Banche, imprese ed economia: focus sul nord-est

di Ildegarda Ferraro - 15 Marzo 2012
Intervista ad Amedeo Piva, Presidente di ABI Veneto, in occasione della seconda tappa del Road Show dell'ABI “Se la banca non ci fosse...”

Come vede la tappa di Vicenza?

L’adesione di industriali, di personalità del mondo economico, finanziario e istituzionale della nostra regione può dare bene l’idea. È stato davvero un fatto positivo portare una tappa del road show dell’Associazione bancaria italiana proprio in questa città che rappresenta, non solo geograficamente, il cuore del Veneto che innova e che sa conquistare i mercati esteri.

Che quadro vede dal suo particolare punto di osservazione?

Qualche segnale di ottimismo si comincia a percepirlo. Lo spread tra Btp e bund sembra aver imboccato la strada della discesa. Ma non è certo il caso di pensare che l’emergenza sia finita.

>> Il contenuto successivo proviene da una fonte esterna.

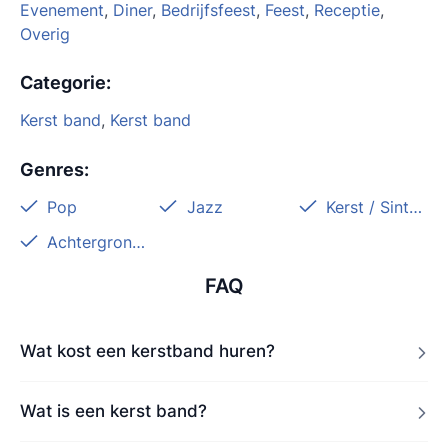
Evenement
,
Diner
,
Bedrijfsfeest
,
Feest
,
Receptie
,
Overig
Categorie
:
Kerst band
,
Kerst band
Genres
:
Pop
Jazz
Kerst / Sinterklaas
Achtergrondmuziek
FAQ
Wat kost een kerstband huren?
Wat is een kerst band?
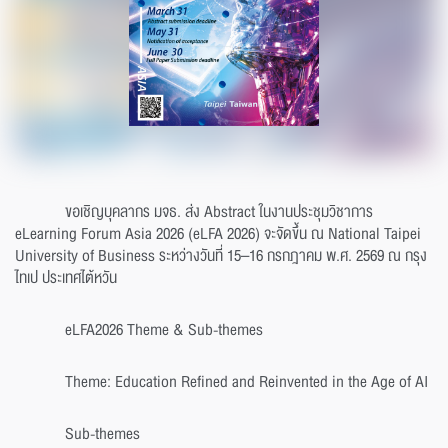
ขอเชิญบุคลากร มจธ. ส่ง Abstract ในงานประชุมวิชาการ
eLearning Forum Asia 2026 (eLFA 2026) จะจัดขึ้น ณ National Taipei
University of Business ระหว่างวันที่ 15–16 กรกฎาคม พ.ศ. 2569 ณ กรุง
ไทเป ประเทศไต้หวัน
eLFA2026 Theme & Sub-themes
Theme: Education Refined and Reinvented in the Age of AI
Sub-themes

Le imprese però lamentano difficoltà.

Gli imprenditori evidenziano problemi seri. Ma occorre anche ricordare che le banche italiane, nel momento più caldo della crisi, non hanno chiesto un centesimo al contribuente, non hanno avuto bisogno di essere salvate come invece è accaduto altrove. Segno di una solidità del sistema che, peraltro, è testimoniata dal continuo confronto e dalla collaborazione che non è mai mancata nel rapporto banca-impresa. Poi, è chiaro che noi stiamo pagando un conto salato per il solo fatto di essere parte del sistema Italia

Come stanno andando le cose nel nordest? Alcuni segnali non sono negativi. Penso all’export. Oppure, per esempio, mentre dappertutto in Italia i fallimenti sono cresciuti in maniera serrata, l’unica area in cui non c’è stata questa crescita è sostanzialmente il nordest. Le procedure si sono attestate sul livello di quelle del 2010 ed hanno beneficiato di veri e proprio cali in Trentino Alto Adige, Veneto e Friuli. In Veneto sono scese del 4,4%. Di là da questi aspetti, le imprese parlano di restrizione del credito.

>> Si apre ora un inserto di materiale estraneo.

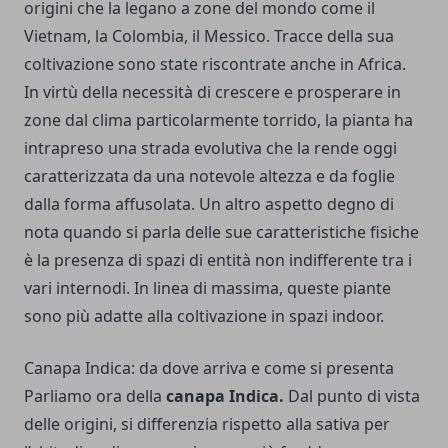
origini che la legano a zone del mondo come il
Vietnam, la Colombia, il Messico. Tracce della sua
coltivazione sono state riscontrate anche in Africa.
In virtù della necessità di crescere e prosperare in
zone dal clima particolarmente torrido, la pianta ha
intrapreso una strada evolutiva che la rende oggi
caratterizzata da una notevole altezza e da foglie
dalla forma affusolata. Un altro aspetto degno di
nota quando si parla delle sue caratteristiche fisiche
è la presenza di spazi di entità non indifferente tra i
vari internodi. In linea di massima, queste piante
sono più adatte alla coltivazione in spazi indoor.
Canapa Indica: da dove arriva e come si presenta
Parliamo ora della
canapa Indica.
Dal punto di vista
delle origini, si differenzia rispetto alla sativa per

Non c’è stata alcuna restrizione. Sicuramente le banche stanno valutando con maggiore attenzione il merito del credito vista la crisi. Tutti non sono nella condizione di ottenere credito. Ma, ripeto tra le piccole e medie imprese, dal mio osservatorio delle piccole banche del Veneto, la crescita di impieghi è stata anche nel 2011 positiva. Non c’è stata una contrazione.